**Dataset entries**
+++
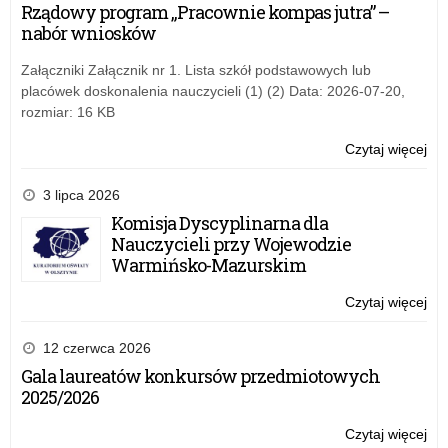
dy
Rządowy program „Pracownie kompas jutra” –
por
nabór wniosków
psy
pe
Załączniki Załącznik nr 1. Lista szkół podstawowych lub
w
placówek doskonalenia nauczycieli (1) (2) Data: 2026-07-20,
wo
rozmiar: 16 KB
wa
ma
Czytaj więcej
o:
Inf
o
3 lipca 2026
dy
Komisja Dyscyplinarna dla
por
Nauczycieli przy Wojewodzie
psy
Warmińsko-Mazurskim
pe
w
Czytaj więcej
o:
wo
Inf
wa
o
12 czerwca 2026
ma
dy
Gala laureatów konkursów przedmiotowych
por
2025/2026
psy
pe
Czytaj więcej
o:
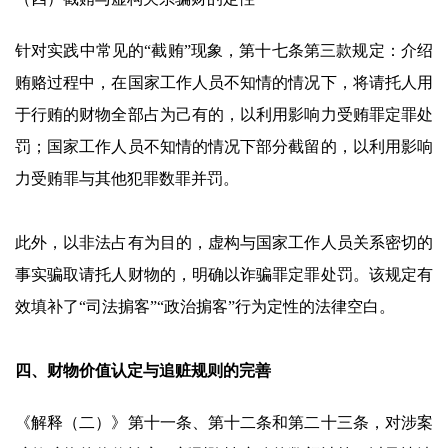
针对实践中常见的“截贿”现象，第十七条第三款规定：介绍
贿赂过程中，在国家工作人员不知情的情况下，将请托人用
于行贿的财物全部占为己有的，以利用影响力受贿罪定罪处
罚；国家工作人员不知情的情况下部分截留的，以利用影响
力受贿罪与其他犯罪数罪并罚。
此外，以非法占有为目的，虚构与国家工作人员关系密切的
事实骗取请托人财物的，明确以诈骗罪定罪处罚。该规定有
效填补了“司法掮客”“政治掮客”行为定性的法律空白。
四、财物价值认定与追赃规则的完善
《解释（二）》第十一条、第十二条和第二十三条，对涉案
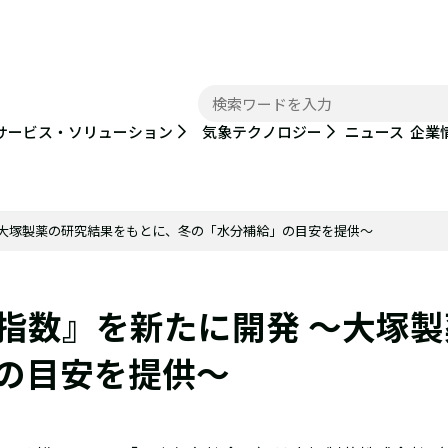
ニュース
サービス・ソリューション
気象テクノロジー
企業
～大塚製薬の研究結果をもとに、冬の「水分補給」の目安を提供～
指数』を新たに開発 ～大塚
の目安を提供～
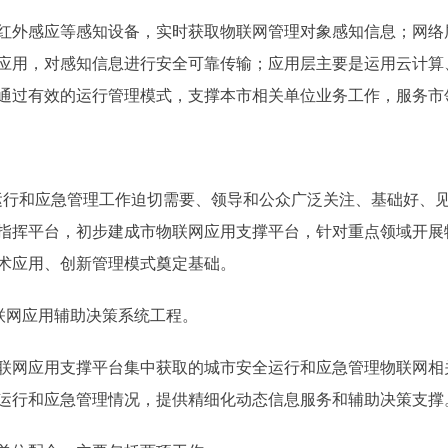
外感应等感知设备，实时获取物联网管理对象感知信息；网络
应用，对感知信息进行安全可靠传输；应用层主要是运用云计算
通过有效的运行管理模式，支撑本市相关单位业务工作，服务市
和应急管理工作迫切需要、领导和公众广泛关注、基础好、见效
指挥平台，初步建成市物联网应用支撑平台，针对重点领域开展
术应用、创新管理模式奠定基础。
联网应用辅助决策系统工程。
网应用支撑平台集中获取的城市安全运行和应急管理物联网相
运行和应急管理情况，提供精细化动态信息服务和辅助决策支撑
+++
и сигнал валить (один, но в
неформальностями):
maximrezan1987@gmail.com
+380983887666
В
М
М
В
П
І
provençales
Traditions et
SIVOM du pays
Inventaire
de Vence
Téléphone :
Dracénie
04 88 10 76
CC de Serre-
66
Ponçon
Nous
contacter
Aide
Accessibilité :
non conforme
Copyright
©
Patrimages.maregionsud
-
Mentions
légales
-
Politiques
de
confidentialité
+++
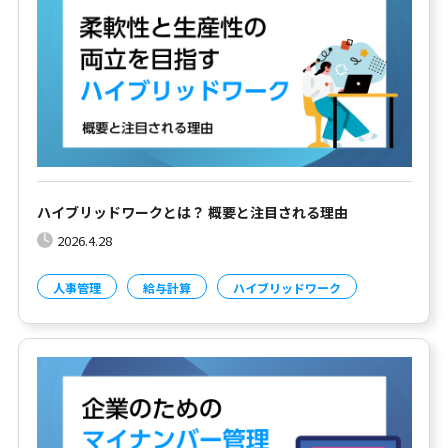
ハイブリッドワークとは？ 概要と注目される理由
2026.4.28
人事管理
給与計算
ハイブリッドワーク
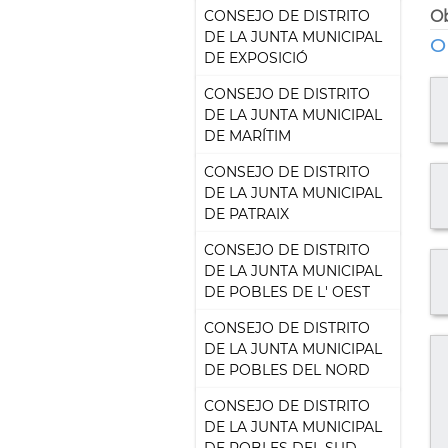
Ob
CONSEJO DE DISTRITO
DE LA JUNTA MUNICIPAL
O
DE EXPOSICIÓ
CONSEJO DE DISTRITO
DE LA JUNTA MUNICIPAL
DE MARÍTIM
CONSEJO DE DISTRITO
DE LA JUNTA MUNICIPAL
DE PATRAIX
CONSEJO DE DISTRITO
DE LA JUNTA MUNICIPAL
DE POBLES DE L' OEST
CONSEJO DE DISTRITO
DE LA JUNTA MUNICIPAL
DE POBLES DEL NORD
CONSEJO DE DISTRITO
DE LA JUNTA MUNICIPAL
+++
**The problem**
Look above for the line with "3 lipca 2026", then give again exactly every line from there through the line with "贿赂过程中，在国家工作人员不知情的情况下，将请托人用", skipping the pictures.

**Task response**
3 lipca 2026
dy
Komisja Dyscyplinarna dla
por
Nauczycieli przy Wojewodzie
psy
Warmińsko-Mazurskim
pe
w
Czytaj więcej
o:
wo
Inf
wa
o
12 czerwca 2026
ma
dy
Gala laureatów konkursów przedmiotowych
por
2025/2026
psy
pe
Czytaj więcej
o:
针对实践中常见的“截贿”现象，第十七条第三款规定：介绍
贿赂过程中，在国家工作人员不知情的情况下，将请托人用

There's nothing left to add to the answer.